As is often the case, thre are exceptions to this rule. These results assume that the size of the derivatives is small. In particular, for the regularly spaced bound we have assumed \(f^{(n+1)}h^{n+1}\ll 1,\) which needen’t always be the case.

Runge’s phenomenon#

Let us examine the case of interpolating Runge’s function

\[f(x)=\frac{1}{1+25x^2}\]

on the interval \(x\in[-1,1]\)

# The usual data set up

def f(x):
    return 1./(1+25*x**2)

N = 101
x = np.linspace(-1,1,N)

plt.figure(figsize=(6,4))

for M in range(2,9,2):       # loop over several "degrees" or "knots"
    x0 = np.linspace(-1,1,M)
    y0 = f(x0)

    A = np.vander(x0)          # construct the Vandermode matrix
    a = np.linalg.solve(A,y0)  # obtain the coefficients by solving the system
    pows = (M-1-np.arange(M)).reshape(M,1)         # these are the exponents required
    xnew = np.reshape(x,(1,N))                     # reshape for the broadcast
    y = np.sum((xnew**pows)*a.reshape(M,1),axis=0) # multiply by coefficients and sum along the right direction

    lbl = '$n = $'+str(M)
    plt.plot(x,np.abs(y-f(x)),label=lbl)
    
plt.xlabel('$x$')
plt.ylabel('$|f(x)-p_n(x)|$')
plt.legend()
plt.tight_layout()
plt.show()
../_images/Interpolation_Part2_Polynomial_6_0.png

Notice that, while the error in the middle of the domain is decreasing on increasing \(n,\) the error at the edges is increasing, and in fact the maximum error starts growing as \(n\) increases.

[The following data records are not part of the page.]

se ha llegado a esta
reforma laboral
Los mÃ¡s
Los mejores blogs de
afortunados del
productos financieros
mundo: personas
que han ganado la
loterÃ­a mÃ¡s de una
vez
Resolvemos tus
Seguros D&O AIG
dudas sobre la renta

As we pointed out above, the error depends on the size of the derivatives of \(f(x),\) it turns out that this functions has derivatives which grow as \(n\) increases on this interval. We can check this easily in Python.

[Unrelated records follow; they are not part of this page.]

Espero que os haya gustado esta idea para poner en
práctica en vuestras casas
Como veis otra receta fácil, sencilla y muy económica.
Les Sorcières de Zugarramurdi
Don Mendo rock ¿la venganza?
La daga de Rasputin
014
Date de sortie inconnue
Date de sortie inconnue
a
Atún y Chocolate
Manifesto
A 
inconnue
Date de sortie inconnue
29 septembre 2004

Let’s use sympy to make our life a bit easier

import sympy as sp
from sympy.plotting import plot

x, y = sp.symbols('x y')

y = 1/(1+25*x**2)    # define the function

f1 = sp.diff(y,x)    # first derivative
f2 = sp.diff(f1,x)   # second derivative
f3 = sp.diff(f2,x)   # third
f4 = sp.diff(f3,x)   # fourth

plot(f1,f2,f3,f4,(x,-1,1))  # plot them on our interval

f4
../_images/Interpolation_Part2_Polynomial_8_0.png
\[\displaystyle \frac{150000000 x^{4}}{\left(25 x^{2} + 1\right)^{5}} - \frac{4500000 x^{2}}{\left(25 x^{2} + 1\right)^{4}} + \frac{15000}{\left(25 x^{2} + 1\right)^{3}}\]

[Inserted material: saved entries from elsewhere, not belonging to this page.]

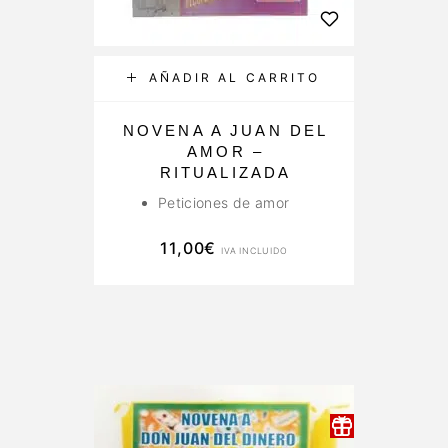
AÑADIR AL CARRITO
NOVENA A JUAN DEL
AMOR –
RITUALIZADA
Peticiones de amor
11,00
€
IVA INCLUIDO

Notice the size of the derivative is largest at the centre of the domain, however the errors grow at the edges. This is simply because the interpolant is somehow least constrained by the data there; the error is occuring due to the interpolant’s diffculty in capturing these large derivatives.

This is where the piecewise description we discussed in the previous notebook can return to help out. Rather than attempt to fit an \(n-1\) degree polynomial to our \(n\) data points, we choose a smaller degree polynomial and fit it through subsets or subintervals of the \(n\) data points.